2. Study Site Characteristics and Sample Analyses

[5] Station M (34°50′N, 123°00′W, water depth of 4100 m) is located 50 km west of the base of the continental rise, 220 km off the coast of central California (Figure 1). The site lies within the southward flowing California Current in the surface. Near the coast, both the seasonal countercurrent at the surface in fall and winter and the subsurface undercurrent, mainly confined on the continental slope, flow northward along the California coast [Lynn and Simpson, 1987, and references therein].

Figure 1.

Map of the California coast and locations of Station M and four associated river systems.

[6] The flux of particulate mass at 600 m above bottom (mab) at Station M is positively correlated with an upwelling index [Bakun, 1973] that is a proxy for primary production, with a time lag of approximately 50 days [Baldwin et al., 1998]. This indicates that primary production in the overlying surface waters is the major source of the sinking POM. Input of resuspended SOM to POM at Station M is apparent from Δ14C measurements [Druffel et al., 1998], pyrophaeophorbide-a, a degradation product of chlorophyll-a [Bianchi et al., 1998], and the aluminum content in suspended POM [Sherrell et al., 1998]. The high C/N values of sinking POM observed at 50 mab suggest that terrestrial OC reaches Station M [Smith et al., 2001], despite its distance from the coast.

[7] Sinking particles were collected using a single conical sediment trap deployed at 650 mab along with two other sediment traps (600 mab and 50 mab [Smith et al., 2001]) on a single mooring.

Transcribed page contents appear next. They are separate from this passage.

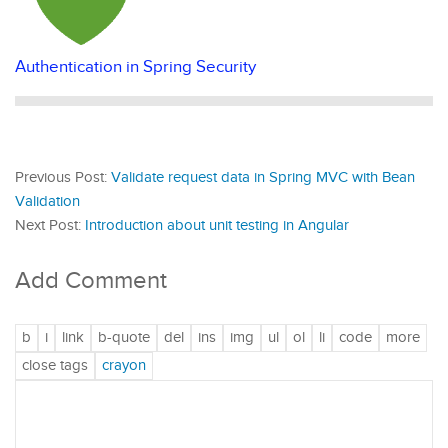
Authentication in Spring Security
Previous Post:
Validate request data in Spring MVC with Bean
Validation
Next Post:
Introduction about unit testing in Angular
Add Comment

The benthic mixed layer has been reported to reach up to 80 mab with an average height of 45 mab at Station M [Beaulieu and Baldwin, 1998]. The 0.25 m2 opening of the cone was covered with a 1 × 1 cm baffle to reduce turbulent flow. Polyethylene collection bottles were attached to a sequencer at the bottom of the cone and programmed to sample in 10-day increments. The bottles were filled with seawater collected from the same depth that the sediment trap was moored. The water was filtered with a precombusted quartz filter (142 mm diameter Whatman ultrapure QMA, 0.8 μm pore diameter) and poisoned with mercuric chloride to a final concentration of 3 mM. The sediment traps were retrieved and redeployed every 13–14 weeks. Samples for carbon isotopic measurements were collected from July 1993 to the end of 1998 with a hiatus from October 1996 to November 1997. The sediment trap failed to collect samples from mid-June to late October 1994 because of presumed clogging due to extremely high flux [Baldwin et al., 1998].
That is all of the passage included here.